I first read about this book in several year-end reviews. When I learned that it gave a wink to P.G. Wodehouse’s Jeeves and Bertie Wooster characters I couldn’t wait to read it. I read a collection of Wodehouse stories after the tragic events of November ‘04, specifically to leave the country and politics behind, if even for a little while. It saved the day. Wodehouse’s Jeeves is the prototypical English valet who always appears at just the right time to get his master, Bertie out of a tough spot what. Bertie (played by Hugh Laurie in the British TV series and who is now House, MD on Fox), for his part, is the consummate aristocratic bachelor. He doesn’t seem to have any sort of job, is always in pinch for liquid cash, but spends his time getting in an out of scrapes at elite gentlemen’s clubs, country houses, and estates with the other gentry. Good clean fun.
Wake Up, Sir! is just like that. Only the main character, Alan Blair, is an American. And from New Jersey. And Jewish. All of Alan’s Brooks Brothers’ sport coats come from second hand shops, and he drives a Chevy Caprice. Alan has a temporary influx of wealth from a law suit (slip and fall) that allows him to do what we would all do in that situation - hire a personal valet, who just happens to be named Jeeves. Jeeves is also an American. Oh, Jeeves may not actually exist. Alan Blair is an unreliable narrator in that he is a (mostly) unrepentant drunk and may have mental problems as well. He suspects, from time to time, that he has been tricked and is actually in an institution and not in an artist’s colony. That may be some sort of tip off.

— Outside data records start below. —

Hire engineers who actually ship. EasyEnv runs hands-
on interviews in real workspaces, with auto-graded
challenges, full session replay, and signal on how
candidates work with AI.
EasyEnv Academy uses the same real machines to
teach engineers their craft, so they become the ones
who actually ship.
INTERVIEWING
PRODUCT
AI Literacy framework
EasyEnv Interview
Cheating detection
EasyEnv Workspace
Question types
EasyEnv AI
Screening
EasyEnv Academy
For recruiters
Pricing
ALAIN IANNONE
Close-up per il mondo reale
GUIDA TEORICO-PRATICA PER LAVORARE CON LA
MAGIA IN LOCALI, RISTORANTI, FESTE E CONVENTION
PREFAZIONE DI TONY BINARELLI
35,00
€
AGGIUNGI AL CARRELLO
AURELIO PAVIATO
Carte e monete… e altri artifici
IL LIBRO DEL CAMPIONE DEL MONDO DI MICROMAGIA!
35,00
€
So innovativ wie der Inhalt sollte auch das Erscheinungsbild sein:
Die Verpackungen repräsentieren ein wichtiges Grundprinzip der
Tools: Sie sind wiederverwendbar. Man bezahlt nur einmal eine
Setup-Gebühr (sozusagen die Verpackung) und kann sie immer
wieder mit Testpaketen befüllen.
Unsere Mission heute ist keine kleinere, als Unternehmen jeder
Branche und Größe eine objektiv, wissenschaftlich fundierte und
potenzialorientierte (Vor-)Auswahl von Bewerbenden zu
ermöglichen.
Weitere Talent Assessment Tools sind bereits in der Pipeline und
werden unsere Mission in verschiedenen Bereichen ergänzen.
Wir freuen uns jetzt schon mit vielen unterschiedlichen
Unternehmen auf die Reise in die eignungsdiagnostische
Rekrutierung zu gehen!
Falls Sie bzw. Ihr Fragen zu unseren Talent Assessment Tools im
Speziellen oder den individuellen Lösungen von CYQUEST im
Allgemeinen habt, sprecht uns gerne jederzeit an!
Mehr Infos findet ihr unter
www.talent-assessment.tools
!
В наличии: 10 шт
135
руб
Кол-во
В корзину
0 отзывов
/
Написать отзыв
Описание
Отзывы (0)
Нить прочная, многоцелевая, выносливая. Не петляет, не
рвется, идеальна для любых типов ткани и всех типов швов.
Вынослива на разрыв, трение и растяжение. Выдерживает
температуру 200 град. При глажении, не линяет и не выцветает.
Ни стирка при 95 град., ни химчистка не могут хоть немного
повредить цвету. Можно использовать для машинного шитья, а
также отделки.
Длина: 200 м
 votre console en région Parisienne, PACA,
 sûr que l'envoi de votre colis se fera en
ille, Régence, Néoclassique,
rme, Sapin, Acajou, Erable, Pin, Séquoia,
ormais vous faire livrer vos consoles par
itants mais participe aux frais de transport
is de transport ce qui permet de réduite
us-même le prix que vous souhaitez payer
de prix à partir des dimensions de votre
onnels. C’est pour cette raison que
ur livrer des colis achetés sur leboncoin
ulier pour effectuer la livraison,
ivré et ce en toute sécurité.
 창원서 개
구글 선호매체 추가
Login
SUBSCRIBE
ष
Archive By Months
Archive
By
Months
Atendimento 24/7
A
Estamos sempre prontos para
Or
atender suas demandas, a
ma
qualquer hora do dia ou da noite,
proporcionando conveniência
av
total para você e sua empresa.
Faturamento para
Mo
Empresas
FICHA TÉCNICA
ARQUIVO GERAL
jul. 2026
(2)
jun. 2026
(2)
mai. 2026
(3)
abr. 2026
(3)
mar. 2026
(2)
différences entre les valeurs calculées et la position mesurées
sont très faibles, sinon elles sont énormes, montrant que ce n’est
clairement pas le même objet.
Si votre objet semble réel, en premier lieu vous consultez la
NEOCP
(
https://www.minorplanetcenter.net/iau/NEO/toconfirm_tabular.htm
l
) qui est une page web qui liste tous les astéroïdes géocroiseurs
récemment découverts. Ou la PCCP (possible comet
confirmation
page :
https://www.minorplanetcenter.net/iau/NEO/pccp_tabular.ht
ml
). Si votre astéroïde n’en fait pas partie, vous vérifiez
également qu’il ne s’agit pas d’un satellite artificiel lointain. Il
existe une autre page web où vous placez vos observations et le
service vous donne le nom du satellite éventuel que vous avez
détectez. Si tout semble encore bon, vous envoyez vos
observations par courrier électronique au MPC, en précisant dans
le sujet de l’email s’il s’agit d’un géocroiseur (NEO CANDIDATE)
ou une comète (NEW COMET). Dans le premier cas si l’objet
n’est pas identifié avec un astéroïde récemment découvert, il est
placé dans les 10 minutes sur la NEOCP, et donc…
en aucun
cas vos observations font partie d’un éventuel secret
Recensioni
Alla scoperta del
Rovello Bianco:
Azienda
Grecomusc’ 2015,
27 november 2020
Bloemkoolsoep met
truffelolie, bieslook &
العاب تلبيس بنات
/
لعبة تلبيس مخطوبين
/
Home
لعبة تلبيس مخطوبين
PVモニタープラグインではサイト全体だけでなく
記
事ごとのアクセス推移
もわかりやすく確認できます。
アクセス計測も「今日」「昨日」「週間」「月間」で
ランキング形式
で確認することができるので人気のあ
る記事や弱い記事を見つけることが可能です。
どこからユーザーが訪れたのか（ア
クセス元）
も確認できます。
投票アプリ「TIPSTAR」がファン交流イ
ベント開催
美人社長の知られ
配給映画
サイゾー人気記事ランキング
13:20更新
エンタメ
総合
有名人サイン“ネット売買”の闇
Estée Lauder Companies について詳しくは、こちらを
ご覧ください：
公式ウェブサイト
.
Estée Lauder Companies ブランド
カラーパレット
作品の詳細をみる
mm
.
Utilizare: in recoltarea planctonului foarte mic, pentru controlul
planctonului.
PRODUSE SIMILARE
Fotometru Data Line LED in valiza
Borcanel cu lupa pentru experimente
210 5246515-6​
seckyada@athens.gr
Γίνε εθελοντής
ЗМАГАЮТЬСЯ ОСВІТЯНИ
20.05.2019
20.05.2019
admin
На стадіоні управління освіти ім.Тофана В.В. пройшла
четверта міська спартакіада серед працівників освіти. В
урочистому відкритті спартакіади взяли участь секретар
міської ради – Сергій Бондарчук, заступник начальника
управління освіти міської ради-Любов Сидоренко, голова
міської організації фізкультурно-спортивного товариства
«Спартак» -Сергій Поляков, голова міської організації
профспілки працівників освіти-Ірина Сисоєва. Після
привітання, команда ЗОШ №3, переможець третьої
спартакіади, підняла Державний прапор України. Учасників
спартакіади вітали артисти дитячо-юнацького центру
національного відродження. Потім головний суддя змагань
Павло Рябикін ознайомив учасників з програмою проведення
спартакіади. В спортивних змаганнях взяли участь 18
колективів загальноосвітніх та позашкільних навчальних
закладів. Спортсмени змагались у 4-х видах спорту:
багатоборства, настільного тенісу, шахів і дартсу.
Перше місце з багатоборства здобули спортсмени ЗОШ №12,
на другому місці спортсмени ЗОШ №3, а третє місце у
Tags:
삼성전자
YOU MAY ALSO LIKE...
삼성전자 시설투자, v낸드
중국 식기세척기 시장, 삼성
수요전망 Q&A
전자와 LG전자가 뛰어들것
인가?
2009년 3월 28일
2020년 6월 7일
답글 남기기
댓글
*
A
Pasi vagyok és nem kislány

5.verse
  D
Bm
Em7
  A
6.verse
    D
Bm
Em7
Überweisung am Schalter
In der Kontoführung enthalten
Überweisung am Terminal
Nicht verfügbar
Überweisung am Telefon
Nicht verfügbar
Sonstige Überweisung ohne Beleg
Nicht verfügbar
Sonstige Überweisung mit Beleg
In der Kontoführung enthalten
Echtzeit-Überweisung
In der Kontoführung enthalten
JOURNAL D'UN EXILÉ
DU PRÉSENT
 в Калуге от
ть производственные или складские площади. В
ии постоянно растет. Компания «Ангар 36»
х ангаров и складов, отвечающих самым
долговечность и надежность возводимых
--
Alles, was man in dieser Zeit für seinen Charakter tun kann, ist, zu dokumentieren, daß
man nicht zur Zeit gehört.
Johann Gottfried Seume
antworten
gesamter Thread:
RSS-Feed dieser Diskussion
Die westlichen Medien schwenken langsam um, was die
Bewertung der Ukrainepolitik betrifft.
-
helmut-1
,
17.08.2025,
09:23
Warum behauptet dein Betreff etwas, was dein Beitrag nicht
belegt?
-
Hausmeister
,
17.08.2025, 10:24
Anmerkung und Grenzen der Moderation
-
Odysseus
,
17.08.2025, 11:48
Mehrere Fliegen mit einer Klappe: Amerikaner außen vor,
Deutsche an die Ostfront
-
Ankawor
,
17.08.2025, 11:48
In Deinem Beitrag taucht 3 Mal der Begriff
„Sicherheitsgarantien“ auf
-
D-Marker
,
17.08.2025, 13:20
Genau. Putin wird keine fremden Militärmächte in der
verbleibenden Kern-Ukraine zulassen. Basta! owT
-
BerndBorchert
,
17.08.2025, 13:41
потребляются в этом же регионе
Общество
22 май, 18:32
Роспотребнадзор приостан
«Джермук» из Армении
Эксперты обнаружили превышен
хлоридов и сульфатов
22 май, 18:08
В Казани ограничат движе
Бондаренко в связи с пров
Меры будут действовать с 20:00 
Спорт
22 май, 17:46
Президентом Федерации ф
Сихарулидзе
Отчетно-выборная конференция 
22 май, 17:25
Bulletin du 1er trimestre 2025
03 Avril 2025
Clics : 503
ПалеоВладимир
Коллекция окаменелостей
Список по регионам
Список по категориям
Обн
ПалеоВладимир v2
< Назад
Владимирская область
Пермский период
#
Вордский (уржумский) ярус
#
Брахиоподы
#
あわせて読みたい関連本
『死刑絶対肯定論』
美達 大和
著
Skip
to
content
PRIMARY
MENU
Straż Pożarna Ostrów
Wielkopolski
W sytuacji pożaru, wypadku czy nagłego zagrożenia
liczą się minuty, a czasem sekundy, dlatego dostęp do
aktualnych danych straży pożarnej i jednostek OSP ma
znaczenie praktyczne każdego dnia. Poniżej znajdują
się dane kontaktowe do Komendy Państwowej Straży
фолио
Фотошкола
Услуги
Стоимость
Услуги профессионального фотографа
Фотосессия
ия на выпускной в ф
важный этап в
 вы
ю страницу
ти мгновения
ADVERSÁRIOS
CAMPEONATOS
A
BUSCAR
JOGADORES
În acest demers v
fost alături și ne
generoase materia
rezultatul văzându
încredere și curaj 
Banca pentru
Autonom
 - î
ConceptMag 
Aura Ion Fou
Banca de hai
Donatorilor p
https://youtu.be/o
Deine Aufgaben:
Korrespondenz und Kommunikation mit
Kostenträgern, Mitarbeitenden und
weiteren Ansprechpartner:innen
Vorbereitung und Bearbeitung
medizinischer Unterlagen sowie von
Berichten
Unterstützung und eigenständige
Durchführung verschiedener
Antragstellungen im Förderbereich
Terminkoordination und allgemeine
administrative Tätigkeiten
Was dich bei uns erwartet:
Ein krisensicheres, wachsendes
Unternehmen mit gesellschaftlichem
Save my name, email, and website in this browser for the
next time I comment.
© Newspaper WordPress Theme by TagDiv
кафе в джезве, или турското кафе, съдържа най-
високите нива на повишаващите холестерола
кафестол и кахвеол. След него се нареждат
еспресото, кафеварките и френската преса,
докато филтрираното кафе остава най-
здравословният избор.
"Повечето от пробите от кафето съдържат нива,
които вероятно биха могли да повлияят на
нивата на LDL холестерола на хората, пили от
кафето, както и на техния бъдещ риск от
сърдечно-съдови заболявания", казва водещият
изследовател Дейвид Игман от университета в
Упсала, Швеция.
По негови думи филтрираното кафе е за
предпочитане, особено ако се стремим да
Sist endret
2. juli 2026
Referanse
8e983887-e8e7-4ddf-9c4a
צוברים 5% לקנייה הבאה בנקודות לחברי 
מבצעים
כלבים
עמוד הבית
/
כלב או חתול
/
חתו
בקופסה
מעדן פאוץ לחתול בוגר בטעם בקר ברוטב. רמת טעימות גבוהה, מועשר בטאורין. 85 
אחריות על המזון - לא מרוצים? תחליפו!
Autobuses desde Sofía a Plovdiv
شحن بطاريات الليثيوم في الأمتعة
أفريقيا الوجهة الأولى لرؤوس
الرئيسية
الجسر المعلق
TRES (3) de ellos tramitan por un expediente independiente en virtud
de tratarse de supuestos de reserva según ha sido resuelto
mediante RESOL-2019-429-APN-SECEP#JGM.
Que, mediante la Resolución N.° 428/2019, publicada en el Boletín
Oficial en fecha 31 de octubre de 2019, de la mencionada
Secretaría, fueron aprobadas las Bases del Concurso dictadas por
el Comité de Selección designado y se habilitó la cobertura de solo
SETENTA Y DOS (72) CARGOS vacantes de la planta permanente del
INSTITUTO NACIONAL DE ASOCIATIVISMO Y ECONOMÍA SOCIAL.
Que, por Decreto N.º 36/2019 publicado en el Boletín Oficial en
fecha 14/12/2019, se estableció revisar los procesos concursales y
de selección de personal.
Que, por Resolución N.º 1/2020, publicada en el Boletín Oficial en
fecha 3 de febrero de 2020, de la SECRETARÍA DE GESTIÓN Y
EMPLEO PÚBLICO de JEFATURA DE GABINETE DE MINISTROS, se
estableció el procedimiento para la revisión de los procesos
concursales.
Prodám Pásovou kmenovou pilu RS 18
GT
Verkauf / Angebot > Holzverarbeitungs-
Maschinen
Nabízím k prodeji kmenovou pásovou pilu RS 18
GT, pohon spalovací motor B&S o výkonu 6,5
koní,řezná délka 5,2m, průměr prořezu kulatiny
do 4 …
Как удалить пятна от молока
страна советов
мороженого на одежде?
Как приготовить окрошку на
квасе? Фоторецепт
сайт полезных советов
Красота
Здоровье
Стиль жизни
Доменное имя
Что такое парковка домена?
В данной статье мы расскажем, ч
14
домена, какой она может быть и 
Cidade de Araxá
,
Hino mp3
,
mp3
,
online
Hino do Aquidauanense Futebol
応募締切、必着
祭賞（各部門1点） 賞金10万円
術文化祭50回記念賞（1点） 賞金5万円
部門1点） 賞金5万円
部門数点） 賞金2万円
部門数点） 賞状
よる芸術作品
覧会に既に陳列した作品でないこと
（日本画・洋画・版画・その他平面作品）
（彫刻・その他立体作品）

The book follows 4 or 5 days of Alan Blair and Jeeves getting into various situations, punctuated by some serious drinking bouts. Blair is a failing writer who is struggling to write his next novel while grappling with the Jewish Question and the Homosexual Question (his concepts - not mine), along with the various alcohol related setbacks. In other words, it doesn’t really go anywhere.
Wake Up, Sir! is a quick read. It is slapstick-y in places and drags a little in others. The novel suffers in the inevitable comparison to the Wodehouse characters. Alan and Jeeves banter is not always as lively and snappy as Jeeves and Wooster, which would be tough to do. Also, I have no idea why the boxing pictures on the author’s web site (see above) involve men without pants.